On Jan. 13, 1968, in what was a more telling indictment of my social life than my taste in sports, I was sitting in the basement TV room of a college dormitory in Wisconsin watching a Saturday night hockey game between the Minnesota North Stars and Oakland Seals.

On Jan. 13, 1968, in what was a more telling indictment of my social life than my taste in sports, I was sitting in the basement TV room of a college dormitory in Wisconsin watching a Saturday night hockey game between the Minnesota North Stars and Oakland Seals.

It wasn't by choice. I was 18. It was Saturday night. And if I had to spend it in front of a TV, I'd have preferred the Jackie Gleason Show, Get Smart, or The Dating Game. But I was a freshman, and this was Wisconsin. We watched hockey.

I'm not sure if it was the first NHL game I'd seen. I'm certain it was the most unforgettable.
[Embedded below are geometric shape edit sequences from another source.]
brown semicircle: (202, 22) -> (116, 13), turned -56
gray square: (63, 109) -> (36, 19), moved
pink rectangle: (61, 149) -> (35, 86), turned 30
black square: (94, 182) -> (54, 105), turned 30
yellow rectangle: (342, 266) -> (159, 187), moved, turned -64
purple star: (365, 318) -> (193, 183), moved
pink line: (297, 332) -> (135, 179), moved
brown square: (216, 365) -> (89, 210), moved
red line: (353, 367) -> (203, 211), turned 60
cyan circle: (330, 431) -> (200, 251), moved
In the first period at the North Stars' brand-new Met Center, Bill Masterton, a 29-year-old Minnesota winger, stole the puck and headed for Oakland's end.

Six years earlier, frustrated by his failure to crack the six-team NHL, Masterton had quit hockey. But when the league expanded to 12 teams in 1967-68, he rebooted his dream. He would be the first player signed by the new North Stars.
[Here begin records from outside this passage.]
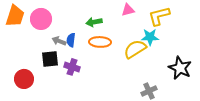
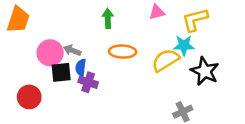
pink circle: (41, 19) -> (50, 53), moved
green arrow: (94, 22) -> (108, 18), moved, turned 98
blue semicircle: (71, 40) -> (81, 68), moved
black star: (180, 68) -> (205, 71), moved

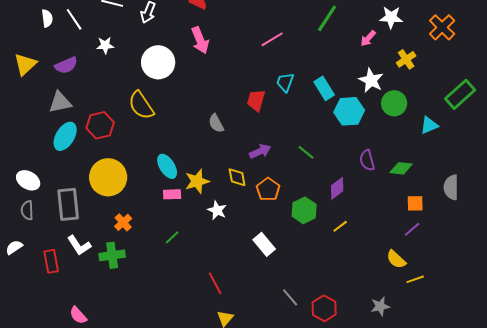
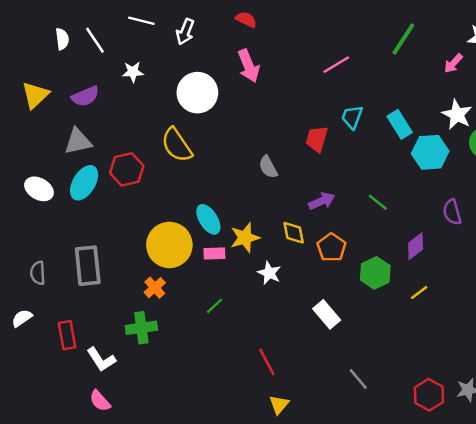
yellow circle: (108, 177) -> (169, 245), moved
white ellipse: (28, 180) -> (39, 189), moved
white L-shape: (79, 245) -> (101, 359), moved
red hexagon: (324, 308) -> (429, 395), moved

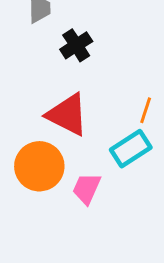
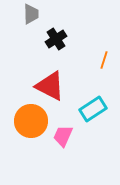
orange line: (146, 110) -> (104, 60), moved

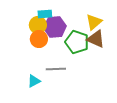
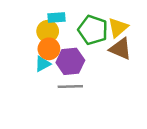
purple hexagon: (55, 27) -> (70, 61), moved
green pentagon: (77, 42) -> (93, 30), moved
cyan triangle: (34, 81) -> (43, 64), moved

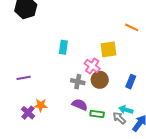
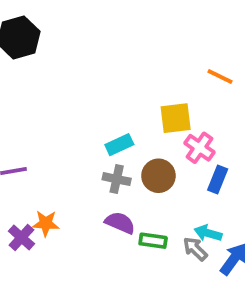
cyan rectangle: (63, 47) -> (119, 145), moved, turned 56
pink cross: (92, 66) -> (199, 148), moved

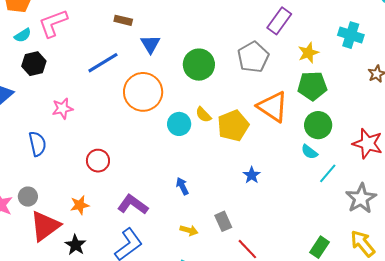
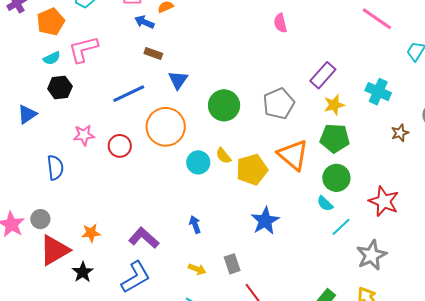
purple rectangle: (279, 21) -> (323, 75), moved
red circle: (98, 161) -> (120, 146), moved
blue star: (252, 175) -> (265, 221), size x1.6

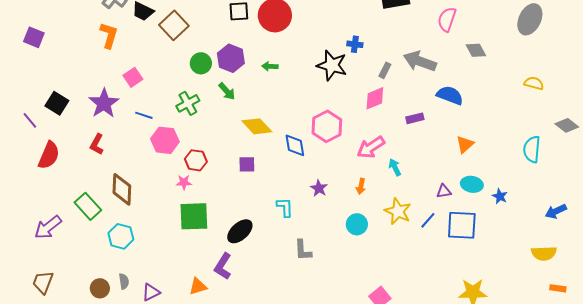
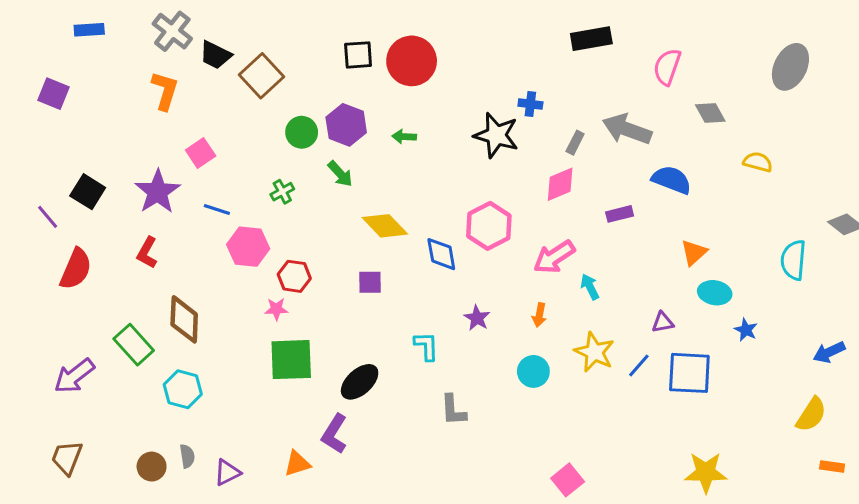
yellow semicircle: (534, 83) -> (758, 162), moved
green cross: (188, 103) -> (282, 192), size x0.7
cyan ellipse: (472, 184) -> (715, 293), moved
yellow semicircle: (544, 253) -> (811, 415), turned -55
Watching disinterestedly, I saw Masterton flick a backhand pass to right winger Wayne Connelly. Turning to rush the goal, Masterton never saw oncoming Seals defenseman Ron Harris. The violent collision that followed elicited yelps of delight in the testosterone-charged TV room.

"It was the strangest thing," North Stars coach Wren Blair told me in 1988. "After getting hit, he stood there motionless with an eerie look on his face for a second or two."

And then he collapsed.

The back of Masterton's head thudded against the unyielding ice. Left wing Dave Balon was the first to reach his fallen teammate. What he saw, and Masterton's cryptic last words, haunted him the rest of his life.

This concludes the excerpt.